Fat payloads vs thin payloads

The fundamental tradeoff is between sending all the data a consumer might need versus sending just enough to identify what changed.

A fat payload includes the complete resource. When a user updates their profile, you send the entire user object with all its fields. Consumers have everything they need to react to the event without making additional API calls. This approach reduces latency, simplifies consumer logic, and works well when webhooks need to function even if your API is temporarily unavailable.

A thin payload contains only identifiers and metadata. For that same profile update, you might send just the user ID, the event type, and a timestamp. Consumers must call your API to fetch the current state. This approach uses less bandwidth, avoids sending stale data, and gives consumers the freshest information when they process the event.

Most webhook providers land somewhere in between. Stripe sends fat payloads with complete objects, which makes sense because payment processing often happens in contexts where an extra API call adds unacceptable latency. GitHub sends moderately fat payloads with the relevant objects embedded. Slack tends toward thinner payloads that reference resources by ID.

The right choice depends on your use case. Fat payloads work well when events are infrequent, payloads are small, consumers need to process events offline, or latency is critical. Thin payloads make sense when resources are large, data changes rapidly between event and processing, or you want to guarantee consumers always see the latest state.

One hybrid approach is to send a thin payload with a snapshot URL. The payload contains identifiers plus a signed URL that returns the resource state at the moment the event occurred. Consumers can choose whether to fetch the snapshot or call your regular API for the current state.

Versioning strategies

Your webhook payloads will change over time. Fields get added, renamed, or removed. The structure evolves as your product grows. Without a versioning strategy, these changes break consumer integrations.

The simplest approach is to version the entire webhook API. Consumers subscribe to a specific version, and you maintain multiple payload formats simultaneously. When you release v2, existing v1 subscribers continue receiving v1 payloads until they migrate. This mirrors how REST APIs handle versioning and gives consumers control over when they adopt changes.

You can embed the version in the payload itself, in a header, or in the subscription configuration. Stripe uses API versions that consumers set at the account level.

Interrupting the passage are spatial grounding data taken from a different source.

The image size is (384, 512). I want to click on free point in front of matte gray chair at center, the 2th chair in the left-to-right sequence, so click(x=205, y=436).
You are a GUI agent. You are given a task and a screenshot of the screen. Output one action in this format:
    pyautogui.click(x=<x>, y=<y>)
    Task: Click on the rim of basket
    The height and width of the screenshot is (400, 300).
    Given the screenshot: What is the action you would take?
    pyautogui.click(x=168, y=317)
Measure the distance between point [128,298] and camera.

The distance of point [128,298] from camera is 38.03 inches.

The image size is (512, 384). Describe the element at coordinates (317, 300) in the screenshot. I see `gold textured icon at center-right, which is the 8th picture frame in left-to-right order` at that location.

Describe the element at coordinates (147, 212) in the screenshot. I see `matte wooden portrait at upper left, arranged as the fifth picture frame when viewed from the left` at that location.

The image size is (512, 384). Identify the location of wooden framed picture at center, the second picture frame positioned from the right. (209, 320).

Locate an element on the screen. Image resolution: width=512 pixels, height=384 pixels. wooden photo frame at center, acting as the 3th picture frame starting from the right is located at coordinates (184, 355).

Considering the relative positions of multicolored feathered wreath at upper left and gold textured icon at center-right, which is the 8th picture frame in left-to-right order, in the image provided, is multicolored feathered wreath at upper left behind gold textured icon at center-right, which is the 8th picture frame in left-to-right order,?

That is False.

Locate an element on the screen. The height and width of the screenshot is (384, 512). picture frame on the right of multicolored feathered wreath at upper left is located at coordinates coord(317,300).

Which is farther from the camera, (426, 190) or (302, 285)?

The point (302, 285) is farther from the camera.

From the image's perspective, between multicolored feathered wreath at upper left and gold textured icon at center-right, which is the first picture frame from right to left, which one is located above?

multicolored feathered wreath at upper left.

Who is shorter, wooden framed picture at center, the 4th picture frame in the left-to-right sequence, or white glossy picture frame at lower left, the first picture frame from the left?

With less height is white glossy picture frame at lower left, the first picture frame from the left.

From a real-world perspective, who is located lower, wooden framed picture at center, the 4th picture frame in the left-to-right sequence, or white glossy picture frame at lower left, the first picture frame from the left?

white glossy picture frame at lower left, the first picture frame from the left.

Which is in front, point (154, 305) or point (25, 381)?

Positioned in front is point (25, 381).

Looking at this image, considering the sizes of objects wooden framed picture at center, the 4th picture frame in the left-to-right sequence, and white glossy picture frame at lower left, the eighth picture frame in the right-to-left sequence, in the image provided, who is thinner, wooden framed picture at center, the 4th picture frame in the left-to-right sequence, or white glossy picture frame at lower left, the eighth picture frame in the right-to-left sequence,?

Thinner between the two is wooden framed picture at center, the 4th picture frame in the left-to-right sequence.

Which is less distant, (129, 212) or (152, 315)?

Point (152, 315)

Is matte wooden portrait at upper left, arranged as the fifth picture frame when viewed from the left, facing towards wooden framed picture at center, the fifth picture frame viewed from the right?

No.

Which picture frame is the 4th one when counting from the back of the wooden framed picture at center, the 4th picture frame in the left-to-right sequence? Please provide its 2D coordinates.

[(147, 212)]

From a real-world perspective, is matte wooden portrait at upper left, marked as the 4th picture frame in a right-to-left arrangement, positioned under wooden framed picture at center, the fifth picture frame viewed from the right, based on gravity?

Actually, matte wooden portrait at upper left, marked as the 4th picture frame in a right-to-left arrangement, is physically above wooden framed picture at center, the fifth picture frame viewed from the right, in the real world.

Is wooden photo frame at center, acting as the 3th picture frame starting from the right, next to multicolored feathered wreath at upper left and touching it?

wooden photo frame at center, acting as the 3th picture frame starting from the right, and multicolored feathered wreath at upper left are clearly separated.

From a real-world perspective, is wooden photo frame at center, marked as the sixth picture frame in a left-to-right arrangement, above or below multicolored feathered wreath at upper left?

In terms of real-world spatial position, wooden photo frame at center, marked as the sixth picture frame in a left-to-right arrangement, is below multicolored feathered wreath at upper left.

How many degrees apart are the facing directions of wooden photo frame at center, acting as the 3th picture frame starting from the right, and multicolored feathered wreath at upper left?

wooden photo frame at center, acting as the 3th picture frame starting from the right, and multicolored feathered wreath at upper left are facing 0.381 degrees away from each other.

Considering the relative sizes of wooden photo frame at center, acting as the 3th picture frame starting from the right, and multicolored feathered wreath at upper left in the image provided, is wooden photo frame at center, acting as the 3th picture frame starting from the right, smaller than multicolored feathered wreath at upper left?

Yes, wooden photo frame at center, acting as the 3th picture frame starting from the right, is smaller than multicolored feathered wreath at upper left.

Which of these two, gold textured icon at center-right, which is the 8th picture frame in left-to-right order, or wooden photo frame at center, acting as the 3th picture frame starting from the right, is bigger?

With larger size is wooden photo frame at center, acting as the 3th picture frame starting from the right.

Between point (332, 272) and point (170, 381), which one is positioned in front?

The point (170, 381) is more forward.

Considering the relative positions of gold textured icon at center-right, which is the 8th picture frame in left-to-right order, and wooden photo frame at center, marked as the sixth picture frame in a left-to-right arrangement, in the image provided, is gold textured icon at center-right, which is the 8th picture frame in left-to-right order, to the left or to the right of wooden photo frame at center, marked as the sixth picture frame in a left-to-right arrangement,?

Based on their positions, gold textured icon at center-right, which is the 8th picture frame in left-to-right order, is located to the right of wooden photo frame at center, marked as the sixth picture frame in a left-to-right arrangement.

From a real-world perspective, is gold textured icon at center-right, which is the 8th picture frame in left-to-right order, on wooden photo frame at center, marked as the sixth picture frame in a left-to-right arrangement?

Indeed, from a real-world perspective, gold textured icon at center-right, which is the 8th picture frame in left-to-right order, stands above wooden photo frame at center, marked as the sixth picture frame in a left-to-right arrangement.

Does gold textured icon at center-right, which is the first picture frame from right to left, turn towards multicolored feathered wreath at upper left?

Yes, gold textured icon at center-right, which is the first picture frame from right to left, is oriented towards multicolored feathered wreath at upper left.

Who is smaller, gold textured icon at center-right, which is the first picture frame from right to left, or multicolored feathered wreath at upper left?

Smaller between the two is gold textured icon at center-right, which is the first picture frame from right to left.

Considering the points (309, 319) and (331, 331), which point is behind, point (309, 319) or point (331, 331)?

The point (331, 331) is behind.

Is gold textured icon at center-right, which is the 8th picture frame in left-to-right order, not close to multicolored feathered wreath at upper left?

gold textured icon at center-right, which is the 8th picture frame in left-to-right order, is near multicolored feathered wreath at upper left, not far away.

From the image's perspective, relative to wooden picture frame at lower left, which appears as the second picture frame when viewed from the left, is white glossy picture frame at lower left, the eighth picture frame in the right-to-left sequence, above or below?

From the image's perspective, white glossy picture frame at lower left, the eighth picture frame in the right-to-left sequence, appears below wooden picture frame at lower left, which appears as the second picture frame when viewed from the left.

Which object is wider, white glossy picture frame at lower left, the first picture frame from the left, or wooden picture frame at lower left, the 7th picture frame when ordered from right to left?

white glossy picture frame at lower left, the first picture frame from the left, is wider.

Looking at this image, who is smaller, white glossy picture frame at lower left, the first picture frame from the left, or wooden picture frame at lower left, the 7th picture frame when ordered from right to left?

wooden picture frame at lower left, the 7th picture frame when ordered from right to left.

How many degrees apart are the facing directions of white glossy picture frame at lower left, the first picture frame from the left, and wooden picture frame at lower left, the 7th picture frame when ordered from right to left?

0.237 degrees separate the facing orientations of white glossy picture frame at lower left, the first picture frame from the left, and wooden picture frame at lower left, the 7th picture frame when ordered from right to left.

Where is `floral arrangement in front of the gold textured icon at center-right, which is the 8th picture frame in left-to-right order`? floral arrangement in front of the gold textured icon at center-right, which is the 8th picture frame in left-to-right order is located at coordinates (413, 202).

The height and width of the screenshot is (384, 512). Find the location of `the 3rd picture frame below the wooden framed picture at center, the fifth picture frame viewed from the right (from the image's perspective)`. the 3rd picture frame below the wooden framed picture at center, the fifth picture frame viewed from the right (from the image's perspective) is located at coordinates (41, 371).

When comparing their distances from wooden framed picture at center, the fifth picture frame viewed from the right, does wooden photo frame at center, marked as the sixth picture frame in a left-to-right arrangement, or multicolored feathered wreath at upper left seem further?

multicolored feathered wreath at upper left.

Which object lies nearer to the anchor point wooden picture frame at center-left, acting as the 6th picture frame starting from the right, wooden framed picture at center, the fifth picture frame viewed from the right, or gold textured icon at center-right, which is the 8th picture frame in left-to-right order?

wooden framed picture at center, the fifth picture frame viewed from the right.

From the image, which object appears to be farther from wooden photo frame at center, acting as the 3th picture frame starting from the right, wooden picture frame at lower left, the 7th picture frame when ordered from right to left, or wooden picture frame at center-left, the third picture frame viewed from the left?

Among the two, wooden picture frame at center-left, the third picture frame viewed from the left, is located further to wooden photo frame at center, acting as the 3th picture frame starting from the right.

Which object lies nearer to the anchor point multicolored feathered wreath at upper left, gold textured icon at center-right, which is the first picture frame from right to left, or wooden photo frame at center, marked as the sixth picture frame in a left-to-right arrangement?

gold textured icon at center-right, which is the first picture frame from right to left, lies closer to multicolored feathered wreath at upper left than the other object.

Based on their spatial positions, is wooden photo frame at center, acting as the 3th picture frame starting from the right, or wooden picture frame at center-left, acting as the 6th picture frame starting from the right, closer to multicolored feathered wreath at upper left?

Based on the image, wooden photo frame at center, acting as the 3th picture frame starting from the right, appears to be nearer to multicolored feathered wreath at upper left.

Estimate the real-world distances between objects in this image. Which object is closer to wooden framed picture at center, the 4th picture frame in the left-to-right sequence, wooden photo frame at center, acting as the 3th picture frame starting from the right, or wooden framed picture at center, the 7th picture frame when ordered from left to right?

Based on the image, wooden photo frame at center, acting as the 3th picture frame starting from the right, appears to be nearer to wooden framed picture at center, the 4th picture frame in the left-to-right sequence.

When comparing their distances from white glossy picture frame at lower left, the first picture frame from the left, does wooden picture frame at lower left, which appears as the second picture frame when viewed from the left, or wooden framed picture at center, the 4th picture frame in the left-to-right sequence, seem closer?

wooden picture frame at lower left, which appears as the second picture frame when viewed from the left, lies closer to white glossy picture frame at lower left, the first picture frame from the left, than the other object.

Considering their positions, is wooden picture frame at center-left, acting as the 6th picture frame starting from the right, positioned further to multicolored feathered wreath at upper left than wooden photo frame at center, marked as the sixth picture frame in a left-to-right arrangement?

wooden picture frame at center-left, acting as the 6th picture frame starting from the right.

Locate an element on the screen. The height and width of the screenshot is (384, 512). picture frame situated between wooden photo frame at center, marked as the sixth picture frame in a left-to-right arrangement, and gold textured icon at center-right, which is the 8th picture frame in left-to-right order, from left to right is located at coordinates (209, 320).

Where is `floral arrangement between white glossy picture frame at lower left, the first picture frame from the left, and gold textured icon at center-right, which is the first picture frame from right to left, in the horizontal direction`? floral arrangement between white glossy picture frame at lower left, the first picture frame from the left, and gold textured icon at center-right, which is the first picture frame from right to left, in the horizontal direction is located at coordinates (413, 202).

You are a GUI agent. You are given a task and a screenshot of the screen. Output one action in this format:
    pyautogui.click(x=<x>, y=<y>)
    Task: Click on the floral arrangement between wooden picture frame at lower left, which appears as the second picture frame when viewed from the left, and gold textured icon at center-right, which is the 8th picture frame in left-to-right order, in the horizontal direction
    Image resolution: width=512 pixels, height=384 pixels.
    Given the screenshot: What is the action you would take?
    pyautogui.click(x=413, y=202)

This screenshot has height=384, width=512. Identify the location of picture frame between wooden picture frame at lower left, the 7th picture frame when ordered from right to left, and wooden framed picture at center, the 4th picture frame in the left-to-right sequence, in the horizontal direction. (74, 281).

When you create a Stripe account, it locks to the current API version, and all webhooks use that version's payload format until you explicitly upgrade.

A more granular approach is additive-only changes. You commit to never removing or renaming fields, only adding new ones. Consumers ignore fields they do not recognize, and new fields appear alongside existing ones. This works well for simple schemas but becomes unwieldy as your API accumulates legacy fields.

Some providers use schema evolution with explicit compatibility rules. You define which changes are backward compatible, such as adding optional fields, and which require a new version. Tools like JSON Schema or Avro can enforce these rules automatically.

Whatever strategy you choose, communicate it clearly. Document your compatibility guarantees, provide migration guides when versions change, and give consumers adequate time to update their integrations before deprecating old versions.

Schema design for clarity

A well-designed payload schema makes webhooks easier to consume and debug. Start with consistent naming conventions. If your API uses camelCase, your webhooks should too. If you abbreviate "identifier" as "id" in one place, do not spell it out as "identifier" elsewhere.

Include metadata that helps consumers process events correctly. A timestamp indicates when the event occurred, not when it was delivered. An event ID enables idempotent processing by letting consumers detect duplicates. An event type tells consumers how to interpret the payload without parsing the data itself.

Structure your payloads predictably. Many providers use an envelope pattern where metadata lives at the top level and the actual data sits in a nested object. This separates webhook infrastructure concerns from business data and makes it easier to add metadata fields without affecting the data schema.

{
"id": "evt_1234567890",
"type": "user.updated",
"created_at": "2024-01-15T10:30:00Z",
"data": {
"user": {
"id": "usr_abc123",
"email": "user@example.com",
"name": "Jane Doe"
}
}
}

Consider including a "previous" object for update events. Knowing what changed, not just the current state, helps consumers decide how to react. If only the user's name changed, a consumer might skip an expensive sync operation that an email change would require.

Finally, document your schema thoroughly. Provide JSON Schema definitions, example payloads for each event type, and clear descriptions of what each field contains. Good documentation reduces support burden and helps consumers build reliable integrations.